◆ PROBLEM DETAILS ◆
Single out the lines of the material that contain "Önkéntes" and copy them.

◆ DATASET RECORDS ◆
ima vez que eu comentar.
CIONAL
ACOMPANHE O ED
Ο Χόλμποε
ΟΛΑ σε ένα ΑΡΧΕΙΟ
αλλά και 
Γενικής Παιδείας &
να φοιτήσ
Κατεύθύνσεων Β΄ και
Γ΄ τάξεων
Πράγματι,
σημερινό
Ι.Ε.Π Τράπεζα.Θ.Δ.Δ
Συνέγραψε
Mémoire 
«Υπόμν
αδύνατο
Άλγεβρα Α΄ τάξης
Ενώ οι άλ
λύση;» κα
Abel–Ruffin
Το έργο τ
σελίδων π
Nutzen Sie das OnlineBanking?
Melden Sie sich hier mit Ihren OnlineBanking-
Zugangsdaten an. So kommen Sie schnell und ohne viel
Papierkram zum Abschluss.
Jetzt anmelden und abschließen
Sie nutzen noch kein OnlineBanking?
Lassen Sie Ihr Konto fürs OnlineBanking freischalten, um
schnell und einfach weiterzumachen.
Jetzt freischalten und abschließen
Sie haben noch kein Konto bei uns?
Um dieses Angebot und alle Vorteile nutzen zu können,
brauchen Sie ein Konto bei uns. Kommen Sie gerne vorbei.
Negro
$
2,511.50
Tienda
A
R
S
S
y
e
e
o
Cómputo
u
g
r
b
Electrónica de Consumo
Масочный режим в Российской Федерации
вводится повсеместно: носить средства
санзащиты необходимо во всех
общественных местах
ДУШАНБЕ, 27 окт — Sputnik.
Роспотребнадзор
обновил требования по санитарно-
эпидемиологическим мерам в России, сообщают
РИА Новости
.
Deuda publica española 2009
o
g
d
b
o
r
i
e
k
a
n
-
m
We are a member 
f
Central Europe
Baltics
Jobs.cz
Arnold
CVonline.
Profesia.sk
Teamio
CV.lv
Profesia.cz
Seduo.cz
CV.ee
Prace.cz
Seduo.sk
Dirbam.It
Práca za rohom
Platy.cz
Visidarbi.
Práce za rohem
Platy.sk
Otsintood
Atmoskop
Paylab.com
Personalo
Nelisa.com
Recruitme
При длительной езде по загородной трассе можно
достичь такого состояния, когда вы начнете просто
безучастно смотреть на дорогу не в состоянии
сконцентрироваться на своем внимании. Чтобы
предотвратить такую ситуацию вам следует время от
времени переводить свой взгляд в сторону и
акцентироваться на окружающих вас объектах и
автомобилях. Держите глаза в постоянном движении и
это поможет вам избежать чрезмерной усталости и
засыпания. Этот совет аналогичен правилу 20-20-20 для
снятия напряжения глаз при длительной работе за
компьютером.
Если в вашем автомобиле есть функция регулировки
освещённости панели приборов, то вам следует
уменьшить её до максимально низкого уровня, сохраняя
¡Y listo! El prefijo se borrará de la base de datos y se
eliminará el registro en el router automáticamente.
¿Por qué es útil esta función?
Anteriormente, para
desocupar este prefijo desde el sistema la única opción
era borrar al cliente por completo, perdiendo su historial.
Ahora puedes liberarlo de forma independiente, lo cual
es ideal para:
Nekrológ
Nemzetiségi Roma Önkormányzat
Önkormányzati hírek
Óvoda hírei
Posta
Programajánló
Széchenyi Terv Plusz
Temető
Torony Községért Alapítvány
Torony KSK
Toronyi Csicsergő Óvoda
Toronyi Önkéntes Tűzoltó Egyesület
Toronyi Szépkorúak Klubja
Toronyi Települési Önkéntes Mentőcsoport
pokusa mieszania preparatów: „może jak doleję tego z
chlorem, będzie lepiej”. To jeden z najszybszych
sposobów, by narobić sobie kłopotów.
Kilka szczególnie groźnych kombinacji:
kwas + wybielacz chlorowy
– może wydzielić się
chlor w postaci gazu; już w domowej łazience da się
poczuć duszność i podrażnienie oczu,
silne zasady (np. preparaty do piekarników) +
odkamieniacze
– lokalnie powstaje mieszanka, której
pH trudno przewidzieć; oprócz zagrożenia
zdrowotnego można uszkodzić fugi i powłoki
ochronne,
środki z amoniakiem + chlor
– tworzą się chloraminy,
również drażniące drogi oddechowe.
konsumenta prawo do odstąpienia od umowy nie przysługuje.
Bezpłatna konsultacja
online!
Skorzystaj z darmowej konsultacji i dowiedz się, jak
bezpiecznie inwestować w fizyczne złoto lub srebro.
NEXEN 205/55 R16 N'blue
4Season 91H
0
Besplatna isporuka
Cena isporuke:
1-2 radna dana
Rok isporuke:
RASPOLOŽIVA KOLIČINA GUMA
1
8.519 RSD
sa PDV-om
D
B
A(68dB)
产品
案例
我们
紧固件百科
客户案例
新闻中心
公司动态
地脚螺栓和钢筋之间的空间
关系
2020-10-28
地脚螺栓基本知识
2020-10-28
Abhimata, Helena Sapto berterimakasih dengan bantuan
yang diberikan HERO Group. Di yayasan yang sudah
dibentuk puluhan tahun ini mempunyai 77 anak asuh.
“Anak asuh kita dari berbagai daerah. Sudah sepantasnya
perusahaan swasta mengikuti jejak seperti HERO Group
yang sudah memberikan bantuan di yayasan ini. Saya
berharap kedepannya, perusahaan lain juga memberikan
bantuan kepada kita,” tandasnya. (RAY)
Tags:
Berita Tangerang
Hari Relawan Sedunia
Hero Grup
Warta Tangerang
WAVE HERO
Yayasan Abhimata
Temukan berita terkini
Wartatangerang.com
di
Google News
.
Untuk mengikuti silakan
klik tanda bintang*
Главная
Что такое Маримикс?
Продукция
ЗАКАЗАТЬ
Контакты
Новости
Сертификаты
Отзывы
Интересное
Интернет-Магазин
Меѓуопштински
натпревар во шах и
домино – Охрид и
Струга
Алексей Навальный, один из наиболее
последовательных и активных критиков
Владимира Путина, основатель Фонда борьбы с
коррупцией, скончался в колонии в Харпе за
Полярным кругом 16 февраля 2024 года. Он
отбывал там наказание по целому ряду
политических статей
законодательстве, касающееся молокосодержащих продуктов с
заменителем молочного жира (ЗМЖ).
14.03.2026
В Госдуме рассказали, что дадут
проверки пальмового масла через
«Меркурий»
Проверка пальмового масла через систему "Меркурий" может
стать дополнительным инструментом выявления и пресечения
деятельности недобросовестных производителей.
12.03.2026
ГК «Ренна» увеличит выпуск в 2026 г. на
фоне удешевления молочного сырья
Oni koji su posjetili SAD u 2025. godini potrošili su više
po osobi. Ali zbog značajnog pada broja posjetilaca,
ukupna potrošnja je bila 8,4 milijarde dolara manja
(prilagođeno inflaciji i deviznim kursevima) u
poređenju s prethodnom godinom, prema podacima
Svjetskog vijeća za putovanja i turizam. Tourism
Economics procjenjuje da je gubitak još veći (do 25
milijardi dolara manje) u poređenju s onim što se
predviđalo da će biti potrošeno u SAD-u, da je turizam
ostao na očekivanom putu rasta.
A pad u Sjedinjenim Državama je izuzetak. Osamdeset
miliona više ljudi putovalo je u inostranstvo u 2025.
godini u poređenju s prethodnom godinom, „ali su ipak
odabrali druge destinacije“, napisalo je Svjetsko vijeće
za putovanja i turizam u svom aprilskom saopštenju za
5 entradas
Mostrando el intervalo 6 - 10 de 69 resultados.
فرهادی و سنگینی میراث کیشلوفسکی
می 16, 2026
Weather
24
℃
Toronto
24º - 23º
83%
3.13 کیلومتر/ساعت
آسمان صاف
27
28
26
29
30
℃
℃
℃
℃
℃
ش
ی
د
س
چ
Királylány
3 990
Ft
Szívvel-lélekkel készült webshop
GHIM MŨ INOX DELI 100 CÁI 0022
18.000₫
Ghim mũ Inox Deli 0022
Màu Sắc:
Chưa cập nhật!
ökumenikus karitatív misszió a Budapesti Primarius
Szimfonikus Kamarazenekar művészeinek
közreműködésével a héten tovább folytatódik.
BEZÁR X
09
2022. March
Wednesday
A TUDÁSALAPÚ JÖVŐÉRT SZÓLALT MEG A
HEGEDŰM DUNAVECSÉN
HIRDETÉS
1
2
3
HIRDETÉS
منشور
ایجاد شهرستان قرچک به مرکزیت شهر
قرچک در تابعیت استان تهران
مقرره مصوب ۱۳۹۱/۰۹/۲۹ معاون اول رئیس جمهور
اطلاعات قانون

◆ EXERCISE OUTPUT ◆
Toronyi Önkéntes Tűzoltó Egyesület
Toronyi Települési Önkéntes Mentőcsoport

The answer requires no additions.